During that period, mortgage rates dropped below 3%. Kindler cautioned rates are not expected to return to those historic lows, but said government-backed bond purchases at this scale would almost certainly push rates down.

“It’s not just that rates may go down, this does cause rates to go down,” Kindler said. “If the government decides they’re going to act and start buying mortgage-backed securities at $20 billion a month or $200 billion total, rates will go down.”

Lower rates could provide much-needed relief for first-time homebuyers who have struggled with high monthly payments as home prices and borrowing costs surged over the past several years.

For example, Kindler said a buyer purchasing a $300,000 home at a 7% interest rate could save roughly $350 per month if rates drop to 5.5%.

“Even that one percent difference is a big deal,” he said.

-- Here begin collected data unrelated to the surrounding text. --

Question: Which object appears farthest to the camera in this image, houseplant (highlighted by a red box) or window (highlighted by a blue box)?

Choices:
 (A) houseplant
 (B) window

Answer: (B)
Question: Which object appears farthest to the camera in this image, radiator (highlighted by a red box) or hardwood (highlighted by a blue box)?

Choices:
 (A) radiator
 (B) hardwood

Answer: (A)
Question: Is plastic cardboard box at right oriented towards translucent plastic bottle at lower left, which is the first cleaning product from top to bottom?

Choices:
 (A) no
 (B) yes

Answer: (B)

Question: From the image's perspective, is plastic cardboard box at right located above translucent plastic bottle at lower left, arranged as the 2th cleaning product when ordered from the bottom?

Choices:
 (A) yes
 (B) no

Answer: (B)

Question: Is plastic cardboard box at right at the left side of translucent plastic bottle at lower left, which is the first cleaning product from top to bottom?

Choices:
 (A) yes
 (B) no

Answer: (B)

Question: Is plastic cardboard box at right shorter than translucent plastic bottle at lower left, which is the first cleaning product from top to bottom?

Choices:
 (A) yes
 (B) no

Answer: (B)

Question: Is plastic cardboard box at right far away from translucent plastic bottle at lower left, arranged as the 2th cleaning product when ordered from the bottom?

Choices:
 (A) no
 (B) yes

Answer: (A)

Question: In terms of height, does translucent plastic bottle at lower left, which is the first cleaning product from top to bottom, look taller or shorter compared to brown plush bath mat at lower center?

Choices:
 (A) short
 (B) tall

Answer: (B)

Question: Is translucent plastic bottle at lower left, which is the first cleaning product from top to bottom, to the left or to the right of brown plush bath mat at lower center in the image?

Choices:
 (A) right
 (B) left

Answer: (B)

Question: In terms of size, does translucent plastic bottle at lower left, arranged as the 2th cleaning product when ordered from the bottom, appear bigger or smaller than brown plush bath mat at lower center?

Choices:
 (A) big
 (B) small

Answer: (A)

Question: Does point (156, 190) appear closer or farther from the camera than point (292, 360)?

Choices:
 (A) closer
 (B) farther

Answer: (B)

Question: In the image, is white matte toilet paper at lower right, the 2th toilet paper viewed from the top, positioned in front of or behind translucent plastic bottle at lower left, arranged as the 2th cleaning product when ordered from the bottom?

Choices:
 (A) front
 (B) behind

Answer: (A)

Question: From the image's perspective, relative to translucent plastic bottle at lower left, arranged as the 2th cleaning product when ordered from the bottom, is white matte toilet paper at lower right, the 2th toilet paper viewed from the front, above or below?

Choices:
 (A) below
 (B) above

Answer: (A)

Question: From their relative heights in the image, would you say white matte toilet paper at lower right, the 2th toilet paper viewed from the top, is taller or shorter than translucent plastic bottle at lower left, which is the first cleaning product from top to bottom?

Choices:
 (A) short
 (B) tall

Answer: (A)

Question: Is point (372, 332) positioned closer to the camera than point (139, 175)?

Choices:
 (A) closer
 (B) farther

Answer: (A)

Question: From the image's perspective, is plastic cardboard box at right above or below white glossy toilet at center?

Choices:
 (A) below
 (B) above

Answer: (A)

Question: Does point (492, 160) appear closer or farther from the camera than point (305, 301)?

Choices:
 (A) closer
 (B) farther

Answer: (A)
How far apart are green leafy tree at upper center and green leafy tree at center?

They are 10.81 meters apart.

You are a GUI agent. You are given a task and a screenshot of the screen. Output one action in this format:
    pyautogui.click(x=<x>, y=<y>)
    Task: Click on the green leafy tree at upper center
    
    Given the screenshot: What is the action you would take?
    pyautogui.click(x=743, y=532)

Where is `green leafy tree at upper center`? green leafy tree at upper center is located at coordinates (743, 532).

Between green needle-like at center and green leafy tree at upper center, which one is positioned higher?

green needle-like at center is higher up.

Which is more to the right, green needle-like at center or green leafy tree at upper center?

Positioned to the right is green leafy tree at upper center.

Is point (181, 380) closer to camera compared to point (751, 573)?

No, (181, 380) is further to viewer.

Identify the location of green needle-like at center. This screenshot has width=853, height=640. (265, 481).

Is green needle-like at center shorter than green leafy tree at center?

However, lower rates may come with a trade-off. While affordability improves, reduced borrowing costs can also drive demand and eventually push home prices higher.

“When rates get down and there becomes more demand, then prices will go up,” Kindler said. “If you’re thinking about getting into a home, this could be a warning sign that demand is going to increase.”

Homeowners who bought homes in the past few years could also benefit if rates continue to fall, particularly through refinancing options that may lower monthly payments.

Federal Housing Finance Agency Director William Pulte confirmed on social media that Fannie Mae and Freddie Mac will conduct the mortgage bond purchases. It remains unclear when those purchases will begin or how quickly they could influence long-term affordability.